Pharma execs weigh leaving China in wake of widening corruption crackdown

China's yearlong crackdown on allegedly corrupt practices by pharmaceutical companies has left foreign executives there spooked--so much so that some are asking their lawyers if they should leave the country altogether.

Not so long ago, China was considered one of the world's most promising pharma growth markets. But attitudes have soured since China slapped GlaxoSmithKline ($GSK) with corruption charges that could result in jail time for Mark Reilly, the British executive who once ran the company's Chinese operation, according to Reuters.

The charges against Reilly, coupled with a wave of official visits to other Big Pharma companies, has pharma executives questioning their safety, says John Huang, a co-founder and managing partner at MWE China, a law firm in Shanghai. "Many of our clients are asking about personal liabilities and insurance, with executives asking if they are put in jail what will happen to their families and how the company will provide protection for them," Huang told Reuters.

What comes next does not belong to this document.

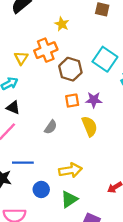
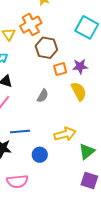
brown hexagon: (70, 69) -> (46, 48), moved
green triangle: (69, 199) -> (87, 151), moved

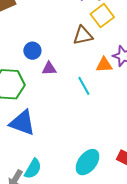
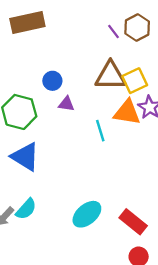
yellow square: (102, 16) -> (135, 81), moved
brown triangle: (83, 35) -> (111, 76), size x1.4
orange triangle: (104, 65) -> (127, 112), size x1.5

It's no wonder they're concerned. In mid-May, China handed Reilly and two other China-based executives charges stemming from allegations that GSK funneled $489 million in bribes to healthcare workers through travel agencies. The maximum sentence for such charges is life in prison. A week later, China's State Administration for Industry and Commerce (SAIC) visited Roche's ($RHHBY) offices in Hangzhou. Chinese authorities visited a half-dozen other multinational pharmaceutical firms last year, Reuters points out, including Eli Lilly ($LLY), Sanofi ($SNY) and Novo Nordisk ($NVO).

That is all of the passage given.